India along with Guyana, Pakistan, Bangladesh and Zimbabwe is among a few states which bind the legislators to their political parties in this way.

The MP/MLAs occupy the specific perspective of their constituents [from where they are elected] and share a passionate link to their cause. And yet, their advocacy is rooted in a higher commitment to the common good that allows them the ability to distance themselves from their constituents’ partial perspectives. This allows them to subordinate the claims of their electors to the demands of ‘reason, justice and the good of the whole’ during deliberation in parliament. But herein, there is a conundrum between freedom of speech of a legislator and issuance of the whip—does issuance of whip violate the freedom of speech granted to every legislator in this country [as per Article 105 and Article 194]? Although this “freedom” is “subject to the provisions of the Constitution”, the question remains about the extent of application of Whip. That is, whether Whip applies for actions expected out of members outside the House as well.

Application of Whip outside the House: Suggestions

This is one of the seminal questions which arise from the Rajasthan Constitutional Crisis and has also been pointed out by the Rajasthan High Court in its order dated 24.07.2020 that are members expected to act accordingly to whips outside the House as well? In my opinion, the High Court is wrong in framing this question as political questions must be answered in political forums and not be confined to quibbling in courts.

In the Parliament or State Assembly, Members have to go by their party whips, and therefore a decision of a Parliament is always necessarily a decision of the majority party. There is no objection in the strengthening of the political parties so that the will of Majority prevails in a political party as when a legislator joins a party and succeed on that ticket, he renders himself subject to the discipline and control of the party. Issuance of the Whip is not governed by any law [neither the Rules framed under Tenth Schedule nor the Rules of Procedure and Conduct of Business] But should that rule must apply outside the House as well and bind the legislator on every occasion? On such an occasion if a Whip is issued outside the House, then it leaves no room for dissent and deliberation. It would be appropriate if it is provided in the rules of Parliament or Assembly that a Whip shall be issued only on occasions when the voting is likely to affect the existence or continuance of the government and not on all sundry occasions [be it outside the house or inside].

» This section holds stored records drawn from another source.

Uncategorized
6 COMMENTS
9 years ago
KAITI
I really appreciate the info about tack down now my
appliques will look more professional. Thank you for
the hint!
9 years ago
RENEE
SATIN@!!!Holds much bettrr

On this Shri Mahavir Tyagi said in the Constituent Assembly on 02.08.1949 that “I do not take its [Congress party’s] Whip as a mandatory Whip and I do not obey it unless I am myself convinced of it.” Although, he agreed that a legislator must follow the whip inside the House and differentiated that from voting in Constituent Assembly, but didn’t comment about a scenario where a legislator is expected to act according to Whip outside the house or not. The Law Commission of India 170th Report on Reform of the Electoral Laws (May 1999) recommended that,

“It is desirable that the whip is issued only when the voting in the House affects the continuance of the government and not on every occasion. Such a course would safeguard both the part discipline and the freedom of speech and expression of the members.” (Para 9.14)

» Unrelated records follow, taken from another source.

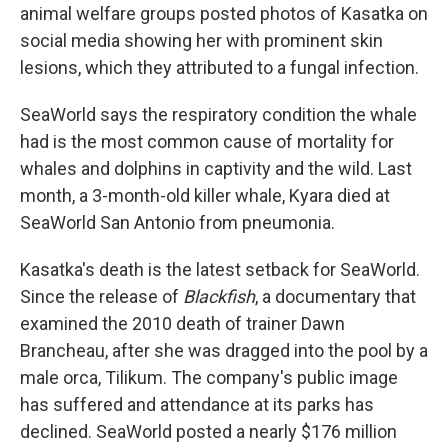
animal welfare groups posted photos of Kasatka on
social media showing her with prominent skin
lesions, which they attributed to a fungal infection.
SeaWorld says the respiratory condition the whale
had is the most common cause of mortality for
whales and dolphins in captivity and the wild. Last
month, a 3-month-old killer whale, Kyara died at
SeaWorld San Antonio from pneumonia.
Kasatka's death is the latest setback for SeaWorld.
Since the release of
Blackfish
, a documentary that
examined the 2010 death of trainer Dawn
Brancheau, after she was dragged into the pool by a
male orca, Tilikum. The company's public image
has suffered and attendance at its parks has
declined. SeaWorld posted a nearly $176 million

Coming back to Rajasthan Crisis, if there is any difference of opinion, then it must be ventilated within the party itself and the Pilot camp may fight within the party to have his point of view adopted by the Party. The issuance of Whip, outside the house, on such trivial issues [when there is a disagreement between Chief Minister and Deputy Chief Minister] must not be sustained as it violates the freedom of speech of a legislator which is ensured under Article 194 and Article 19(1)(a) as well. The Courts must stay away from political thickets and must not set a precedent in this issue. They must be reminded about Portia’s warning in The Merchant of Venice: “Twill be recorded for a precedent. And many an error by the same example/Will rush into the state. It cannot be.